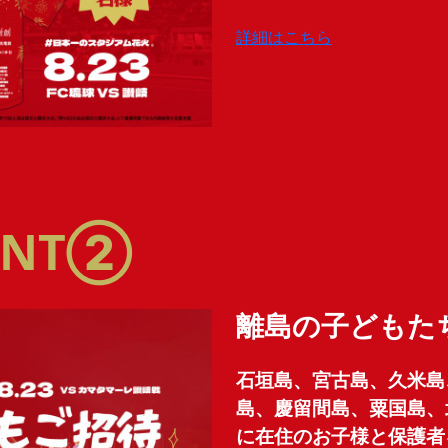
詳細はこちら
VENT②
離島の子どもた
石垣島、宮古島、久米島
島、慶留間島、粟国島、
に在住のお子様と保護者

### Goal of the exercise
Restate the data word for word, minus any images.

### Solved exercise
詳細はこちら
VENT②
離島の子どもた
石垣島、宮古島、久米島
島、慶留間島、粟国島、
に在住のお子様と保護者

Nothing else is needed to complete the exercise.